Required work: Each line of the records that holds the word "egestas" should be copied out.
Available data Start Marker
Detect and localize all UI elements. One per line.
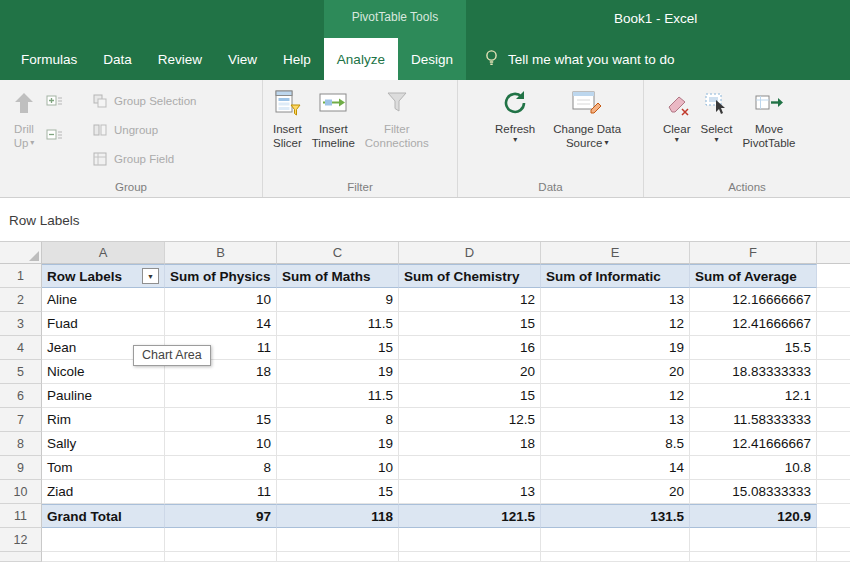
cell-A3[interactable]: Fuad [42,312,165,336]
row-labels-filter-button[interactable]: ▼ [142,268,159,284]
cell-C13[interactable] [277,552,399,562]
cell-F6[interactable]: 12.1 [690,384,817,408]
tab-formulas[interactable]: Formulas [8,38,90,80]
cell-E10[interactable]: 20 [541,480,690,504]
cell-E11[interactable]: 131.5 [541,504,690,528]
cell-C6[interactable]: 11.5 [277,384,399,408]
cell-F8[interactable]: 12.41666667 [690,432,817,456]
cell-B1[interactable]: Sum of Physics [165,264,277,288]
tell-me-box[interactable]: Tell me what you want to do [484,38,675,80]
cell-E5[interactable]: 20 [541,360,690,384]
cell-C9[interactable]: 10 [277,456,399,480]
tab-review[interactable]: Review [145,38,215,80]
insert-slicer-button[interactable]: Insert Slicer [268,84,307,150]
cell-D4[interactable]: 16 [399,336,541,360]
cell-D13[interactable] [399,552,541,562]
cell-A6[interactable]: Pauline [42,384,165,408]
cell-C12[interactable] [277,528,399,552]
cell-D3[interactable]: 15 [399,312,541,336]
name-box-value[interactable]: Row Labels [9,213,80,228]
cell-D8[interactable]: 18 [399,432,541,456]
cell-F13[interactable] [690,552,817,562]
group-field-button[interactable]: Group Field [88,144,200,173]
column-header-F[interactable]: F [690,242,817,264]
cell-B6[interactable] [165,384,277,408]
clear-button[interactable]: Clear ▾ [658,84,695,144]
cell-F3[interactable]: 12.41666667 [690,312,817,336]
cell-D1[interactable]: Sum of Chemistry [399,264,541,288]
cell-B10[interactable]: 11 [165,480,277,504]
row-header-2[interactable]: 2 [0,288,42,312]
cell-E1[interactable]: Sum of Informatic [541,264,690,288]
cell-C11[interactable]: 118 [277,504,399,528]
cell-D6[interactable]: 15 [399,384,541,408]
filter-connections-button[interactable]: Filter Connections [360,84,434,150]
cell-B11[interactable]: 97 [165,504,277,528]
cell-F11[interactable]: 120.9 [690,504,817,528]
row-header-3[interactable]: 3 [0,312,42,336]
cell-C10[interactable]: 15 [277,480,399,504]
cell-C2[interactable]: 9 [277,288,399,312]
refresh-button[interactable]: Refresh ▾ [490,84,540,144]
cell-D7[interactable]: 12.5 [399,408,541,432]
cell-A10[interactable]: Ziad [42,480,165,504]
row-header-4[interactable]: 4 [0,336,42,360]
cell-A2[interactable]: Aline [42,288,165,312]
cell-F5[interactable]: 18.83333333 [690,360,817,384]
tab-design[interactable]: Design [398,38,466,80]
cell-F1[interactable]: Sum of Average [690,264,817,288]
column-header-E[interactable]: E [541,242,690,264]
change-data-source-button[interactable]: Change Data Source▾ [548,84,626,150]
cell-D5[interactable]: 20 [399,360,541,384]
cell-E13[interactable] [541,552,690,562]
cell-E8[interactable]: 8.5 [541,432,690,456]
cell-B13[interactable] [165,552,277,562]
cell-B8[interactable]: 10 [165,432,277,456]
row-header-6[interactable]: 6 [0,384,42,408]
column-header-B[interactable]: B [165,242,277,264]
tab-data[interactable]: Data [90,38,145,80]
cell-E3[interactable]: 12 [541,312,690,336]
tab-view[interactable]: View [215,38,270,80]
drill-up-button[interactable]: Drill Up▾ [6,84,42,150]
select-button[interactable]: Select ▾ [695,84,737,144]
row-header-7[interactable]: 7 [0,408,42,432]
cell-A13[interactable] [42,552,165,562]
cell-B12[interactable] [165,528,277,552]
cell-C7[interactable]: 8 [277,408,399,432]
cell-B7[interactable]: 15 [165,408,277,432]
cell-D12[interactable] [399,528,541,552]
row-header-1[interactable]: 1 [0,264,42,288]
cell-A11[interactable]: Grand Total [42,504,165,528]
cell-F12[interactable] [690,528,817,552]
tab-analyze[interactable]: Analyze [324,38,398,80]
row-header-5[interactable]: 5 [0,360,42,384]
collapse-field-button[interactable] [44,126,64,146]
cell-E2[interactable]: 13 [541,288,690,312]
cell-E12[interactable] [541,528,690,552]
column-header-A[interactable]: A [42,242,165,264]
cell-A8[interactable]: Sally [42,432,165,456]
cell-C4[interactable]: 15 [277,336,399,360]
column-header-C[interactable]: C [277,242,399,264]
cell-F4[interactable]: 15.5 [690,336,817,360]
cell-B3[interactable]: 14 [165,312,277,336]
group-selection-button[interactable]: Group Selection [88,86,200,115]
cell-C5[interactable]: 19 [277,360,399,384]
move-pivottable-button[interactable]: Move PivotTable [737,84,800,150]
cell-D11[interactable]: 121.5 [399,504,541,528]
row-header-9[interactable]: 9 [0,456,42,480]
cell-F2[interactable]: 12.16666667 [690,288,817,312]
cell-A1[interactable]: Row Labels▼ [42,264,165,288]
tab-help[interactable]: Help [270,38,324,80]
row-header-12[interactable]: 12 [0,528,42,552]
cell-F7[interactable]: 11.58333333 [690,408,817,432]
row-header-8[interactable]: 8 [0,432,42,456]
row-header-10[interactable]: 10 [0,480,42,504]
cell-E4[interactable]: 19 [541,336,690,360]
select-all-button[interactable] [0,242,42,264]
cell-E7[interactable]: 13 [541,408,690,432]
cell-C8[interactable]: 19 [277,432,399,456]
cell-A12[interactable] [42,528,165,552]
row-header-11[interactable]: 11 [0,504,42,528]
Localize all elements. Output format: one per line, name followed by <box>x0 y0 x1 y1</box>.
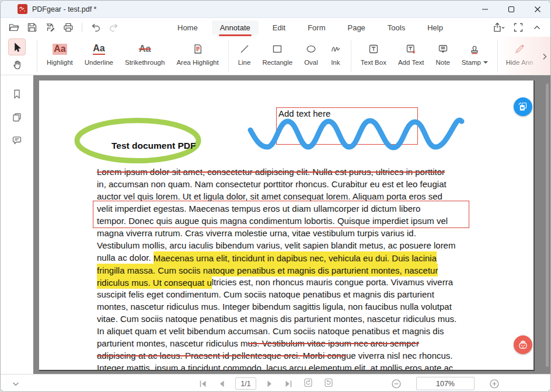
tool-label: Add Text <box>398 59 424 66</box>
next-page-icon[interactable] <box>265 379 274 388</box>
select-tool-button[interactable] <box>8 38 26 55</box>
text-box-icon <box>368 40 379 58</box>
menu-tabs: Home Annotate Edit Form Page Tools Help <box>169 20 451 35</box>
previous-page-icon[interactable] <box>217 379 226 388</box>
annotate-ribbon: Aa Highlight Aa Underline Aa Strikethrou… <box>1 37 550 75</box>
comments-icon[interactable] <box>10 134 24 148</box>
collapse-sidebar-icon[interactable] <box>10 378 22 390</box>
pdfgear-logo-icon <box>18 4 27 14</box>
document-text-line: velit imperdiet egestas. Maecenas tempus… <box>97 202 456 215</box>
page-indicator[interactable]: 1/1 <box>235 377 256 390</box>
close-button[interactable] <box>524 1 550 18</box>
fullscreen-icon[interactable] <box>513 22 524 33</box>
rectangle-icon <box>271 40 283 58</box>
text-segment: nulla ac dolor. <box>97 253 154 262</box>
tool-text-box-button[interactable]: Text Box <box>355 37 392 75</box>
page-navigation: 1/1 <box>198 374 334 392</box>
tool-label: Strikethrough <box>125 59 165 66</box>
hide-annotations-icon <box>514 40 525 58</box>
tool-label: Area Highlight <box>176 59 218 66</box>
document-body-text: Lorem ipsum dolor sit amet, consectetur … <box>97 166 456 371</box>
tool-highlight-button[interactable]: Aa Highlight <box>41 37 79 75</box>
print-icon[interactable] <box>61 20 76 34</box>
tool-label: Note <box>435 59 449 66</box>
undo-icon[interactable] <box>88 20 103 34</box>
last-page-icon[interactable] <box>283 379 294 389</box>
highlighted-text: ridiculus mus. Ut consequat u <box>97 276 212 289</box>
bookmarks-icon[interactable] <box>10 87 24 101</box>
tool-label: Ink <box>331 59 340 66</box>
tool-area-highlight-button[interactable]: Area Highlight <box>170 37 224 75</box>
tool-ink-button[interactable]: Ink <box>324 37 347 75</box>
strikethrough-text: Lorem ipsum dolor sit amet, consectetur … <box>97 167 445 177</box>
vertical-scrollbar[interactable] <box>546 83 549 367</box>
pdfgear-window: PDFgear - test.pdf * Home Annotate Edit … <box>0 0 551 392</box>
redo-icon[interactable] <box>106 20 121 34</box>
blue-ink-annotation[interactable] <box>245 113 469 156</box>
tool-strikethrough-button[interactable]: Aa Strikethrough <box>119 37 170 75</box>
document-text-line: fringilla massa. Cum sociis natoque pena… <box>97 264 456 276</box>
rotate-left-icon[interactable] <box>302 377 314 391</box>
tab-annotate[interactable]: Annotate <box>212 20 259 35</box>
area-highlight-icon <box>192 40 204 58</box>
ai-assistant-button[interactable] <box>514 335 532 354</box>
tab-page[interactable]: Page <box>339 20 373 35</box>
minimize-button[interactable] <box>472 1 498 18</box>
document-text-line: Vestibulum mollis, arcu iaculis bibendum… <box>97 239 456 251</box>
page-thumbnails-icon[interactable] <box>10 110 24 124</box>
document-text-line: magna viverra rutrum. Cras viverra moles… <box>97 227 456 239</box>
maximize-button[interactable] <box>498 1 524 18</box>
convert-to-word-button[interactable] <box>514 97 532 116</box>
highlighted-text: Maecenas urna elit, tincidunt in dapibus… <box>154 251 437 265</box>
text-segment: auctor vel quis lorem. Ut et ligula dolo… <box>97 191 442 201</box>
save-icon[interactable] <box>25 20 40 34</box>
ribbon-divider <box>228 40 229 72</box>
stamp-icon <box>469 40 480 58</box>
tool-oval-button[interactable]: Oval <box>298 37 324 75</box>
tab-home[interactable]: Home <box>169 20 206 35</box>
first-page-icon[interactable] <box>198 379 208 389</box>
tab-form[interactable]: Form <box>299 20 333 35</box>
tool-stamp-button[interactable]: Stamp <box>456 37 494 75</box>
save-as-icon[interactable] <box>43 20 58 34</box>
tool-label: Line <box>238 59 251 66</box>
document-text-line: Integer mattis, ipsum a tincidunt commod… <box>97 362 456 371</box>
tool-label: Underline <box>85 59 113 66</box>
line-icon <box>239 40 250 58</box>
rotate-right-icon[interactable] <box>323 377 334 391</box>
hand-tool-button[interactable] <box>10 57 25 72</box>
tab-tools[interactable]: Tools <box>379 20 413 35</box>
ribbon-overflow-chevron[interactable] <box>540 51 549 62</box>
highlight-icon: Aa <box>53 40 67 58</box>
pdf-page[interactable]: Test document PDF Add text here Lorem ip… <box>39 80 535 371</box>
highlighted-text: fringilla massa. Cum sociis natoque pena… <box>97 264 438 277</box>
tab-edit[interactable]: Edit <box>264 20 294 35</box>
text-segment: ltricies est, non rhoncus mauris congue … <box>212 277 453 287</box>
zoom-in-icon[interactable] <box>489 379 500 389</box>
robot-icon <box>517 338 529 351</box>
tab-help[interactable]: Help <box>419 20 451 35</box>
tool-add-text-button[interactable]: Add Text <box>392 37 430 75</box>
zoom-level[interactable]: 107% <box>416 377 475 390</box>
document-canvas[interactable]: Test document PDF Add text here Lorem ip… <box>33 75 550 374</box>
tool-hide-annotations-button[interactable]: Hide Ann <box>501 37 538 75</box>
statusbar: 1/1 107% <box>1 374 550 392</box>
ribbon-divider <box>497 40 498 72</box>
tool-label: Stamp <box>462 59 488 66</box>
left-sidebar <box>1 75 33 374</box>
tool-underline-button[interactable]: Aa Underline <box>79 37 119 75</box>
share-icon[interactable] <box>492 22 505 33</box>
tool-label: Oval <box>304 59 318 66</box>
tool-line-button[interactable]: Line <box>232 37 257 75</box>
tool-note-button[interactable]: Note <box>430 37 455 75</box>
text-segment: parturient montes, nascetur ridiculus m <box>97 338 247 348</box>
tool-rectangle-button[interactable]: Rectangle <box>256 37 298 75</box>
open-file-icon[interactable] <box>6 20 22 34</box>
add-text-icon <box>405 40 417 58</box>
text-segment: velit imperdiet egestas. Maecenas tempus… <box>97 204 420 214</box>
collapse-toolbar-icon[interactable] <box>532 22 542 33</box>
stamp-dropdown-caret <box>483 61 488 64</box>
document-text-line: montes, nascetur ridiculus mus. Integer … <box>97 300 456 313</box>
zoom-out-icon[interactable] <box>391 379 402 389</box>
document-text-line: adipiscing at ac lacus. Praesent id pell… <box>97 349 456 362</box>
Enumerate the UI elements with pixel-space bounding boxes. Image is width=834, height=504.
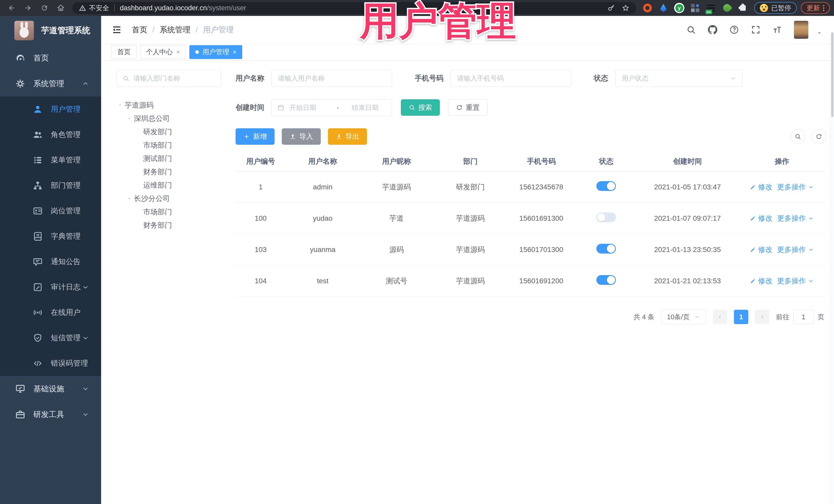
Available data End Marker
Written response:
document-text-line: velit imperdiet egestas. Maecenas tempus… <box>97 202 456 215</box>
text-segment: velit imperdiet egestas. Maecenas tempus… <box>97 204 420 214</box>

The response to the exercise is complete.